The bad news is that none of the current energy plans being debated in Washington or presented by the presidential campaigns adds up to sound long-term policy for dealing with the energy challenges facing the U.S. Most of the supposed grand solutions turn out to be half-baked schemes that pander to voters and vested interests. John McCain argues for more drilling in America. Barack Obama favors more subsidies for ethanol. Oilman T. Boone Pickens advocates retooling cars to run on compressed natural gas. These and many other big energy plans have at least one thing in common: they involve a multiyear, massive-spending, government initiative that will set America on the path toward displacing foreign oil with some kind of domestically produced liquid fuel. That may seem like a sensible idea, but in fact it merely postpones, and therefore makes more costly and wrenching, the energy transition that I -- and many other industry leaders I talk with -- believe will save America.

In the film The Graduate, Walter Brooks famously gives Dustin Hoffman a one-word piece of career advice: "Plastics." At the risk of sounding similarly glib, let me nevertheless suggest a one-word answer to our multifaceted energy problems: electrification. The basic idea is very simple. Over the next few decades, government policies should advance the aim of replacing oil and most other liquid fuels with electricity. It should also ensure that the way we generate electricity gets steadily greener and more efficient. Since about three-quarters of our oil goes into our cars, this means favoring policies that will encourage phasing out the internal combustion engine in favor of the electric engine -- a direction in which many automakers are already headed. Electrification as a rallying cry for American energy policy isn't perfect, but in my view it's the best and perhaps only way to get us to a clean and secure energy future.
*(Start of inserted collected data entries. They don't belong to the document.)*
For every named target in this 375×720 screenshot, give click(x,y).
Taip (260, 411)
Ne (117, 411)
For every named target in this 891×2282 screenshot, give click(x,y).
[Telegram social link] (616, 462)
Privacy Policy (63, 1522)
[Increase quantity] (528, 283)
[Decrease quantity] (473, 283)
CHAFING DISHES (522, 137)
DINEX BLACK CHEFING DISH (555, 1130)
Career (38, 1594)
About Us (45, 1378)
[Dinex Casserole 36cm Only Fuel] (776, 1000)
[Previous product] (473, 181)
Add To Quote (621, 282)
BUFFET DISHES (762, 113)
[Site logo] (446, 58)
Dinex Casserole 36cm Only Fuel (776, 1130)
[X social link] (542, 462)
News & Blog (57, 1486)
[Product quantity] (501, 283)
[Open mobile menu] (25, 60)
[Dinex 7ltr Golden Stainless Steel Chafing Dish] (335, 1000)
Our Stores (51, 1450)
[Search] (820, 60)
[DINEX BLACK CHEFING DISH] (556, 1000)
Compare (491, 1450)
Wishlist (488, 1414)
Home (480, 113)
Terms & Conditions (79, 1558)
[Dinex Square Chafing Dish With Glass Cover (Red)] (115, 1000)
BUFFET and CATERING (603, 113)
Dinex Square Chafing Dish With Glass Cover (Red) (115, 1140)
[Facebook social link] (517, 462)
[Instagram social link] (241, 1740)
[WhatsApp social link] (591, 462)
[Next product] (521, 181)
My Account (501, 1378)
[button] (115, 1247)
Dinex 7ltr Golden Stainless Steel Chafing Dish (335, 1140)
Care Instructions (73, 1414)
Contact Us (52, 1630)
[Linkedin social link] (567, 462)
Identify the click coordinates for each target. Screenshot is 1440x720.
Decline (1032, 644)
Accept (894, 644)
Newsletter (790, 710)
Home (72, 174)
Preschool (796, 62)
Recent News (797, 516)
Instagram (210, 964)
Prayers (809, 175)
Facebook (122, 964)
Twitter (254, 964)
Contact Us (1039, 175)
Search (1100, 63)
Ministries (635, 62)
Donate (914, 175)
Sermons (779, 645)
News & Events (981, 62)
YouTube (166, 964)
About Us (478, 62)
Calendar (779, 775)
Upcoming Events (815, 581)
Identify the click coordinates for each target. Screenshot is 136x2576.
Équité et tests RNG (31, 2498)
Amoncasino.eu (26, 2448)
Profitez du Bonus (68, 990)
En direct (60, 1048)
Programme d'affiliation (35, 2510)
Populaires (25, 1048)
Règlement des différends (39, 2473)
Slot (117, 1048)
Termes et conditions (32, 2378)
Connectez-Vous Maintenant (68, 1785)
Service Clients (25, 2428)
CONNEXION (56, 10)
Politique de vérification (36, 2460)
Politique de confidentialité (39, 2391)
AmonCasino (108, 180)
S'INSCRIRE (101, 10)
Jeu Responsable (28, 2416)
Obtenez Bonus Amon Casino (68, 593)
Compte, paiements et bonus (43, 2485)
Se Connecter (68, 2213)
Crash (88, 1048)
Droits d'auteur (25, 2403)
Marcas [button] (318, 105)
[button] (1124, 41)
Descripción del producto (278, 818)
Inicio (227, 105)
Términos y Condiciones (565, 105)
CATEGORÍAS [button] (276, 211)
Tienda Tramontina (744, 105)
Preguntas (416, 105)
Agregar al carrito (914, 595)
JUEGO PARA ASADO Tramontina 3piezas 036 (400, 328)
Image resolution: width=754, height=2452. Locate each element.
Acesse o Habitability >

More bad news for plug in transportation comes from Popular Mechanics recent article where they note Toyota representatives trying to put a damper on expectations for the plug in technology coming down the pike.

Toyota confirmed that its plug-in Prius is scheduled to go on sale as a 2010 model with an EV-only range of about 10 miles after testing on li-ion models begins with North American fleets in about a year. But amid conversations that favored compressed natural gas (CNG) as a more economical liquid fuel than ethanol and biodiesel, company executives and other alternative-energy experts made a concerted effort to bat back some of the excitement that PHEVs would dominate the market right away.


I notice that while Toyota want's to lower expectations of PHEV's dominating the market right away, they don't suggest that plug in's won't be the end game relative to personal and public transportation. I think that as consumers and voters, we need to put pressure on our representatives to make substantive debate on the electrification of transportation a priority in the next Congress and the next administration, regardless of who ends up being our next President.